-- ASSIGNMENT --
The entries that follow need to be printed exactly as they are, minus any pictures.

Segment Open

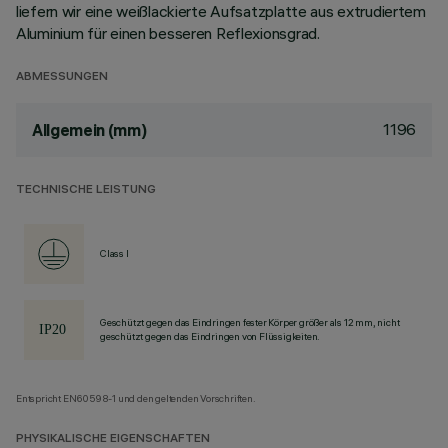
liefern wir eine weißlackierte Aufsatzplatte aus extrudiertem
Aluminium für einen besseren Reflexionsgrad.
ABMESSUNGEN
1196
Allgemein (mm)
TECHNISCHE LEISTUNG
Class I
Geschützt gegen das Eindringen fester Körper größer als 12 mm, nicht
geschützt gegen das Eindringen von Flüssigkeiten.
Entspricht EN60598-1 und den geltenden Vorschriften.
PHYSIKALISCHE EIGENSCHAFTEN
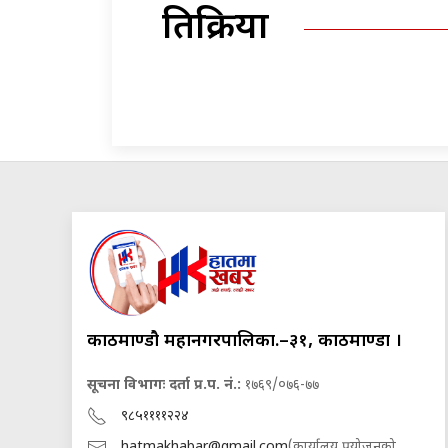
प्रतिक्रिया
काठमाण्डौ महानगरपालिका.–३१, काठमाण्डौं ।
सूचना विभागः दर्ता प्र.प. नं.:
१७६९/०७६-७७
९८५११११२२४
hatmakhabar@gmail.com
(कार्यालय प्रयोजनको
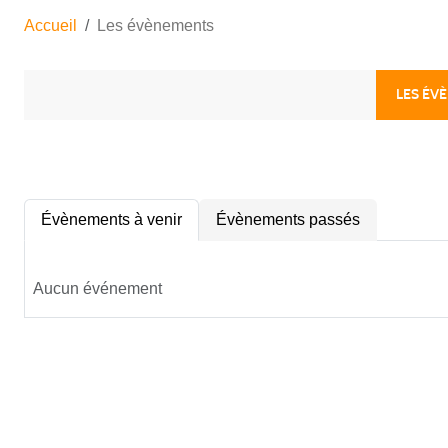
Accueil
Les évènements
LES ÉV
Évènements à venir
Évènements passés
Aucun événement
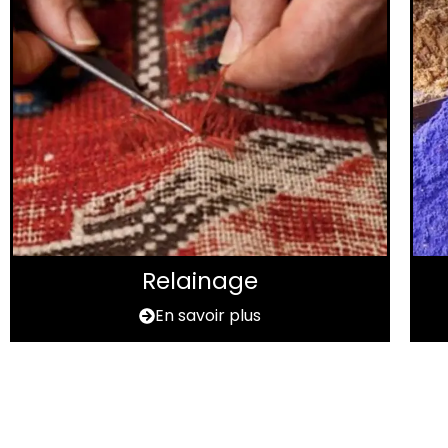
Relainage
En savoir plus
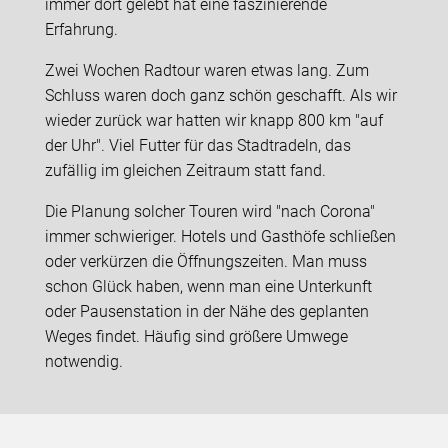
immer dort gelebt hat eine faszinierende
Erfahrung.
Zwei Wochen Radtour waren etwas lang. Zum
Schluss waren doch ganz schön geschafft. Als wir
wieder zurück war hatten wir knapp 800 km "auf
der Uhr". Viel Futter für das Stadtradeln, das
zufällig im gleichen Zeitraum statt fand.
Die Planung solcher Touren wird "nach Corona"
immer schwieriger. Hotels und Gasthöfe schließen
oder verkürzen die Öffnungszeiten. Man muss
schon Glück haben, wenn man eine Unterkunft
oder Pausenstation in der Nähe des geplanten
Weges findet. Häufig sind größere Umwege
notwendig.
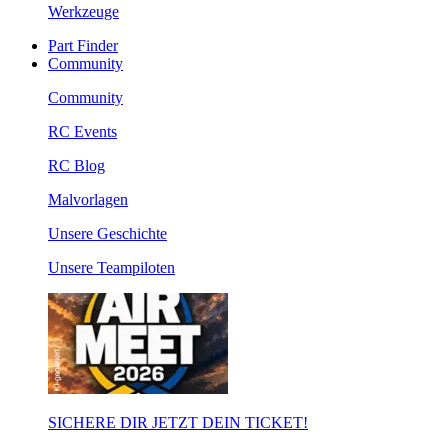
Werkzeuge
Part Finder
Community
Community
RC Events
RC Blog
Malvorlagen
Unsere Geschichte
Unsere Teampiloten
SICHERE DIR JETZT DEIN TICKET!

Segment Closed

-- ANSWER BOX --
liefern wir eine weißlackierte Aufsatzplatte aus extrudiertem
Aluminium für einen besseren Reflexionsgrad.
ABMESSUNGEN
1196
Allgemein (mm)
TECHNISCHE LEISTUNG
Class I
Geschützt gegen das Eindringen fester Körper größer als 12 mm, nicht
geschützt gegen das Eindringen von Flüssigkeiten.
Entspricht EN60598-1 und den geltenden Vorschriften.
PHYSIKALISCHE EIGENSCHAFTEN
प्रतिक्रिया
काठमाण्डौ महानगरपालिका.–३१, काठमाण्डौं ।
सूचना विभागः दर्ता प्र.प. नं.:
१७६९/०७६-७७
९८५११११२२४
hatmakhabar@gmail.com
(कार्यालय प्रयोजनको
Accueil
Les évènements
LES ÉV
Évènements à venir
Évènements passés
Aucun événement
Relainage
En savoir plus
immer dort gelebt hat eine faszinierende
Erfahrung.
Zwei Wochen Radtour waren etwas lang. Zum
Schluss waren doch ganz schön geschafft. Als wir
wieder zurück war hatten wir knapp 800 km "auf
der Uhr". Viel Futter für das Stadtradeln, das
zufällig im gleichen Zeitraum statt fand.
Die Planung solcher Touren wird "nach Corona"
immer schwieriger. Hotels und Gasthöfe schließen
oder verkürzen die Öffnungszeiten. Man muss
schon Glück haben, wenn man eine Unterkunft
oder Pausenstation in der Nähe des geplanten
Weges findet. Häufig sind größere Umwege
notwendig.
Werkzeuge
Part Finder
Community
Community
RC Events
RC Blog
Malvorlagen
Unsere Geschichte
Unsere Teampiloten
SICHERE DIR JETZT DEIN TICKET!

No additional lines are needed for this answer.